Content starts

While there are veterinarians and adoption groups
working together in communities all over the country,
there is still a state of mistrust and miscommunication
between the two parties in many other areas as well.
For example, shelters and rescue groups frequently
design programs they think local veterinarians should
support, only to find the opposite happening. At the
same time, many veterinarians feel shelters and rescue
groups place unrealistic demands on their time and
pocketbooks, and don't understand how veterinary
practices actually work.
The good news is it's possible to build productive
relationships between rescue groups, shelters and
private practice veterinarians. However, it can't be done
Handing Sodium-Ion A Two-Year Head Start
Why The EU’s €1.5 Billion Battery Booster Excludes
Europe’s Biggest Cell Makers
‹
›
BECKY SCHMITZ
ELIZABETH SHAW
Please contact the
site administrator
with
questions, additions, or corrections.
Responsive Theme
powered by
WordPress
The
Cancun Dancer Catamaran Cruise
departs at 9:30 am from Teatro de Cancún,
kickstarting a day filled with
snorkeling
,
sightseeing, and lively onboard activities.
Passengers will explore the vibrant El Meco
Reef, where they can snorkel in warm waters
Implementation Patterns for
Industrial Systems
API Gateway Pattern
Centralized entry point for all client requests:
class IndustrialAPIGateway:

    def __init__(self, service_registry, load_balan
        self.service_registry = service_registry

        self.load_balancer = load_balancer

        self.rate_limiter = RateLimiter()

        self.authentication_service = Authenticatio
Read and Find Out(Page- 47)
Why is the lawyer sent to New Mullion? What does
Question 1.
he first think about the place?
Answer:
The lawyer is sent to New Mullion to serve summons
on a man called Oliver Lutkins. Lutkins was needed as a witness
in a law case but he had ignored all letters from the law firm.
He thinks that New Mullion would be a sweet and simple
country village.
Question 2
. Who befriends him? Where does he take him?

Content ends

# What is required
Take the lines from the top of the data through the one that contains "self.service_registry = service_registry" and copy them exactly, leaving out every line after it.

# Solution to the exercise
While there are veterinarians and adoption groups
working together in communities all over the country,
there is still a state of mistrust and miscommunication
between the two parties in many other areas as well.
For example, shelters and rescue groups frequently
design programs they think local veterinarians should
support, only to find the opposite happening. At the
same time, many veterinarians feel shelters and rescue
groups place unrealistic demands on their time and
pocketbooks, and don't understand how veterinary
practices actually work.
The good news is it's possible to build productive
relationships between rescue groups, shelters and
private practice veterinarians. However, it can't be done
Handing Sodium-Ion A Two-Year Head Start
Why The EU’s €1.5 Billion Battery Booster Excludes
Europe’s Biggest Cell Makers
‹
›
BECKY SCHMITZ
ELIZABETH SHAW
Please contact the
site administrator
with
questions, additions, or corrections.
Responsive Theme
powered by
WordPress
The
Cancun Dancer Catamaran Cruise
departs at 9:30 am from Teatro de Cancún,
kickstarting a day filled with
snorkeling
,
sightseeing, and lively onboard activities.
Passengers will explore the vibrant El Meco
Reef, where they can snorkel in warm waters
Implementation Patterns for
Industrial Systems
API Gateway Pattern
Centralized entry point for all client requests:
class IndustrialAPIGateway:

    def __init__(self, service_registry, load_balan
        self.service_registry = service_registry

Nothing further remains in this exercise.